● Problem to solve:
Could you output each line below precisely as it stands, without the images?

++++++++++++++++++++

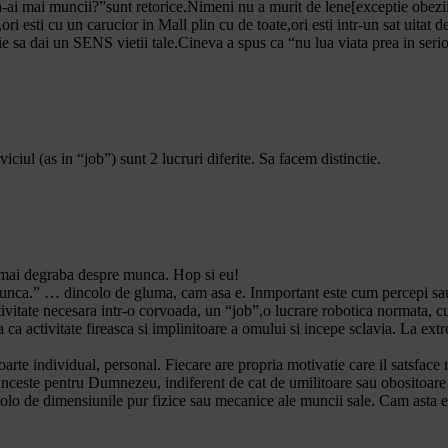
a-ai mai muncii?”sunt retorice.Nimeni nu a murit de lene[exceptie obezi
sti cu un carucior in Mall plin cu de toate,ori esti intr-un sat uitat d
ie sa dai un SENS vietii tale.Cineva a spus ca “nu lua viata prea in seri
iul (as in “job”) sunt 2 lucruri diferite. Sa facem distinctie.
t mai degraba despre munca. Hop si eu!
munca.” … dincolo de gluma, cam asa e. Inmportant este cum percepi sau c
ctivitate necesara intr-o corvoada, un “job”,o lucrare robotica normata, 
 activitate fireasca si implinitoare a omului si incepe sclavia. La extrem
oarte individual, personal. Fiecare are propria motivatie care il satsfa
 munceste pentru Dumnezeu, indiferent de cat de umilitoare sau obositoar
incolo de dimensiunile pur fizice sau mecanice ale muncii sale. Cam asta e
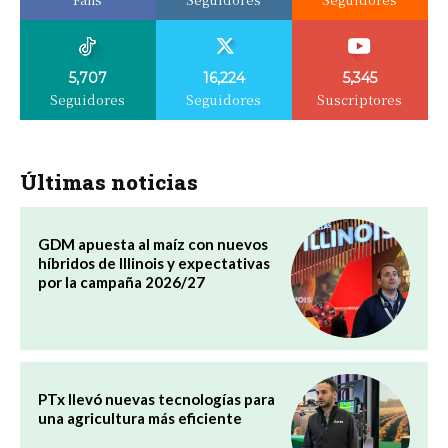
5,707
16,224
5,345
Seguidores
Seguidores
Suscriptores
Últimas noticias
GDM apuesta al maíz con nuevos
híbridos de Illinois y expectativas
por la campaña 2026/27
PTx llevó nuevas tecnologías para
una agricultura más eficiente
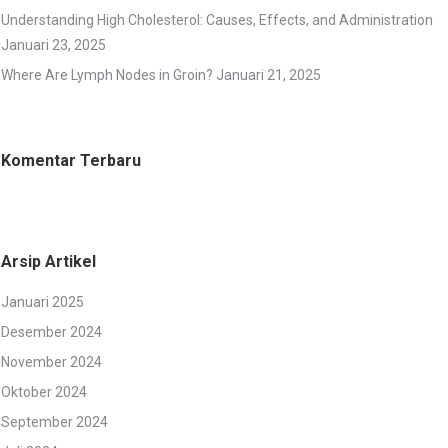
Understanding High Cholesterol: Causes, Effects, and Administration
Januari 23, 2025
Where Are Lymph Nodes in Groin?
Januari 21, 2025
Komentar Terbaru
Arsip Artikel
Januari 2025
Desember 2024
November 2024
Oktober 2024
September 2024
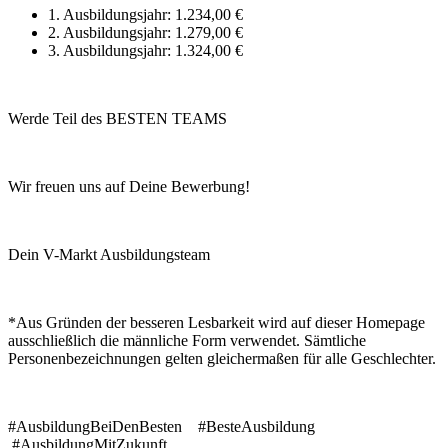
1. Ausbildungsjahr: 1.234,00 €
2. Ausbildungsjahr: 1.279,00 €
3. Ausbildungsjahr: 1.324,00 €
Werde Teil des BESTEN TEAMS
Wir freuen uns auf Deine Bewerbung!
Dein V-Markt Ausbildungsteam
*Aus Gründen der besseren Lesbarkeit wird auf dieser Homepage
ausschließlich die männliche Form verwendet. Sämtliche
Personenbezeichnungen gelten gleichermaßen für alle Geschlechter.
#AusbildungBeiDenBesten #BesteAusbildung
#AusbildungMitZukunft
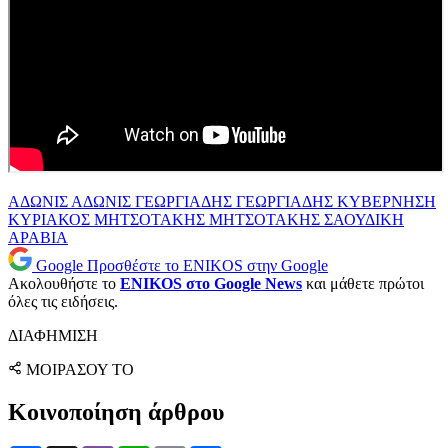
ΑΔΩΝΙΣ
ΑΔΩΝΙΣ ΓΕΩΡΓΙΑΔΗΣ
ΓΕΩΡΓΙΑΔΗΣ
ΚΥΒΕΡΝΗΣΗ
ΚΥΡΙΑΚΟΣ ΜΗΤΣΟΤΑΚΗΣ
ΜΗΤΣΟΤΑΚΗΣ
ΣΑΟΥΔΙΚΗ
ΑΡΑΒΙΑ
Google
Προσθέστε το ENIKOS στην Google
Ακολουθήστε το
ENIKOS στο Google News
και μάθετε πρώτοι
όλες τις ειδήσεις.
ΔΙΑΦΗΜΙΣΗ
ΜΟΙΡΑΣΟΥ ΤΟ
Κοινοποίηση άρθρου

++++++++++++++++++++

● Exercise solution:
a-ai mai muncii?”sunt retorice.Nimeni nu a murit de lene[exceptie obezi
sti cu un carucior in Mall plin cu de toate,ori esti intr-un sat uitat d
ie sa dai un SENS vietii tale.Cineva a spus ca “nu lua viata prea in seri
iul (as in “job”) sunt 2 lucruri diferite. Sa facem distinctie.
t mai degraba despre munca. Hop si eu!
munca.” … dincolo de gluma, cam asa e. Inmportant este cum percepi sau c
ctivitate necesara intr-o corvoada, un “job”,o lucrare robotica normata, 
 activitate fireasca si implinitoare a omului si incepe sclavia. La extrem
oarte individual, personal. Fiecare are propria motivatie care il satsfa
 munceste pentru Dumnezeu, indiferent de cat de umilitoare sau obositoar
incolo de dimensiunile pur fizice sau mecanice ale muncii sale. Cam asta e
5,707
16,224
5,345
Seguidores
Seguidores
Suscriptores
Últimas noticias
GDM apuesta al maíz con nuevos
híbridos de Illinois y expectativas
por la campaña 2026/27
PTx llevó nuevas tecnologías para
una agricultura más eficiente
Understanding High Cholesterol: Causes, Effects, and Administration
Januari 23, 2025
Where Are Lymph Nodes in Groin?
Januari 21, 2025
Komentar Terbaru
Arsip Artikel
Januari 2025
Desember 2024
November 2024
Oktober 2024
September 2024
1. Ausbildungsjahr: 1.234,00 €
2. Ausbildungsjahr: 1.279,00 €
3. Ausbildungsjahr: 1.324,00 €
Werde Teil des BESTEN TEAMS
Wir freuen uns auf Deine Bewerbung!
Dein V-Markt Ausbildungsteam
*Aus Gründen der besseren Lesbarkeit wird auf dieser Homepage
ausschließlich die männliche Form verwendet. Sämtliche
Personenbezeichnungen gelten gleichermaßen für alle Geschlechter.
#AusbildungBeiDenBesten #BesteAusbildung
#AusbildungMitZukunft
ΑΔΩΝΙΣ
ΑΔΩΝΙΣ ΓΕΩΡΓΙΑΔΗΣ
ΓΕΩΡΓΙΑΔΗΣ
ΚΥΒΕΡΝΗΣΗ
ΚΥΡΙΑΚΟΣ ΜΗΤΣΟΤΑΚΗΣ
ΜΗΤΣΟΤΑΚΗΣ
ΣΑΟΥΔΙΚΗ
ΑΡΑΒΙΑ
Google
Προσθέστε το ENIKOS στην Google
Ακολουθήστε το
ENIKOS στο Google News
και μάθετε πρώτοι
όλες τις ειδήσεις.
ΔΙΑΦΗΜΙΣΗ
ΜΟΙΡΑΣΟΥ ΤΟ
Κοινοποίηση άρθρου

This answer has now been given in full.